> PROBLEM DESCRIPTION
Scan the data below and copy each line where "Natomas" occurs.

+===+

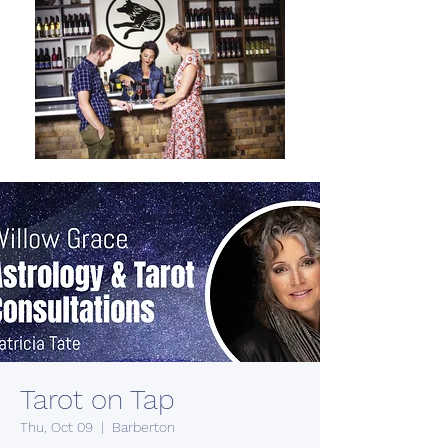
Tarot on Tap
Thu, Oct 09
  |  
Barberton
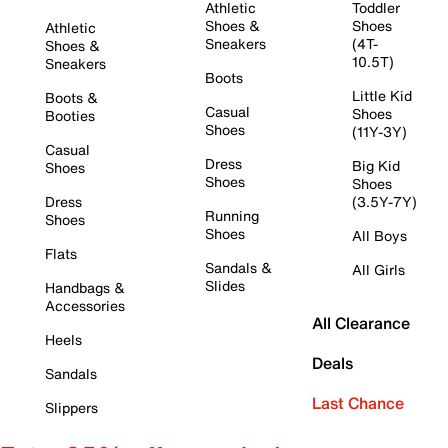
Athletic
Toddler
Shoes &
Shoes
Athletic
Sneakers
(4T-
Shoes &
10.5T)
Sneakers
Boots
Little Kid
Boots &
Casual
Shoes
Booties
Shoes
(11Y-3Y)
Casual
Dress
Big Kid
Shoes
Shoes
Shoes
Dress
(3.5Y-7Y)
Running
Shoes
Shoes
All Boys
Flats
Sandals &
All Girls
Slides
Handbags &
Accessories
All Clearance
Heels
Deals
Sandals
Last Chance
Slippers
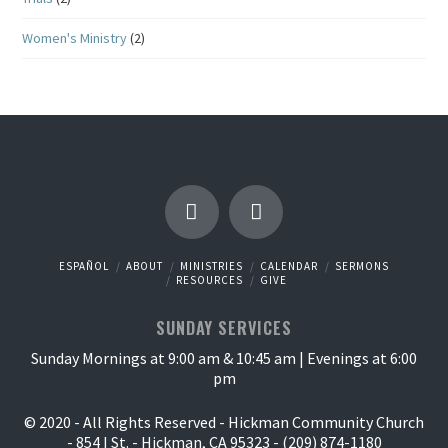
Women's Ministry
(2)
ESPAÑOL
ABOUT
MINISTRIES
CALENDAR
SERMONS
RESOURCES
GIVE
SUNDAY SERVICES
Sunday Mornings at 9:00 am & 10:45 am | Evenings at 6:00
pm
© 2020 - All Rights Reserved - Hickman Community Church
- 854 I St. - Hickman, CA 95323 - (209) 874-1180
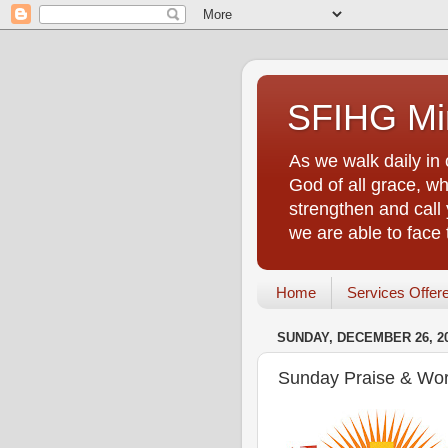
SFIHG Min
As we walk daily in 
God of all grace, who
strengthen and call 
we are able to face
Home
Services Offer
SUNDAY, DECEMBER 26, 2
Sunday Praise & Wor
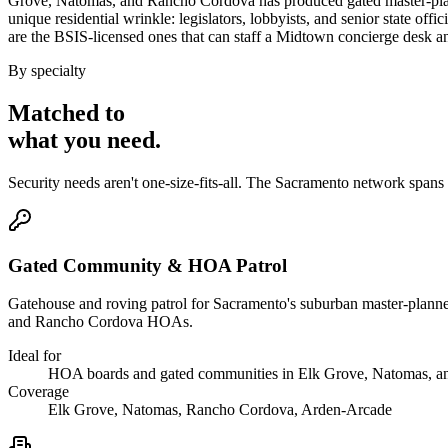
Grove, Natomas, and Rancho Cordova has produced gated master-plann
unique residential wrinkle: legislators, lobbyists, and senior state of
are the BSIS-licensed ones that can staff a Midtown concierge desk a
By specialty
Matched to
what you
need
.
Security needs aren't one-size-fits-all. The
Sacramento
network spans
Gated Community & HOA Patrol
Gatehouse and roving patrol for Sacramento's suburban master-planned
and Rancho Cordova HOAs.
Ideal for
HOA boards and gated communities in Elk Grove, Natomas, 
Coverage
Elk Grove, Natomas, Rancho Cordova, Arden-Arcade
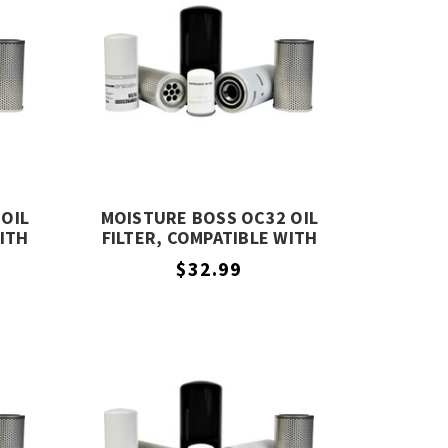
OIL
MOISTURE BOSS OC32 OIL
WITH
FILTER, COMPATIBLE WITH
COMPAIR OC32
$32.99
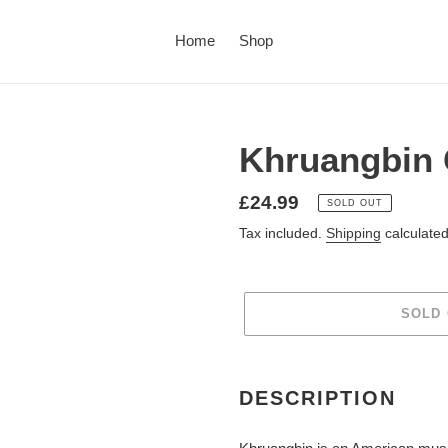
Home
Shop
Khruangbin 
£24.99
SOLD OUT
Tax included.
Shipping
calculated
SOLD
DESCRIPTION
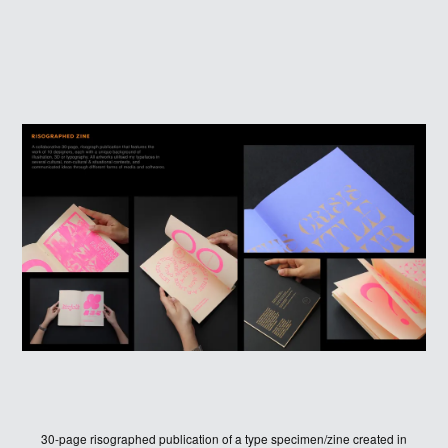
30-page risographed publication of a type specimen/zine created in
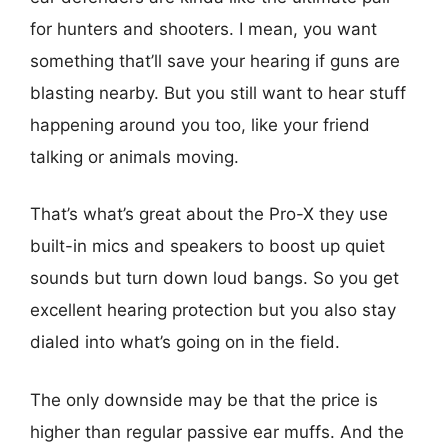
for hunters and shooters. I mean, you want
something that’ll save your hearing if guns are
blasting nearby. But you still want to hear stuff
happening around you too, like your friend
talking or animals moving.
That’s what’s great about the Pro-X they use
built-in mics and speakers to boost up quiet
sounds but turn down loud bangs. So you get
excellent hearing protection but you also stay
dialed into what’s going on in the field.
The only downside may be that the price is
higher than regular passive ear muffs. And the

+===+

> RESULT OF THE TASK
Grove, Natomas, and Rancho Cordova has produced gated master-plann
HOA boards and gated communities in Elk Grove, Natomas, 
Elk Grove, Natomas, Rancho Cordova, Arden-Arcade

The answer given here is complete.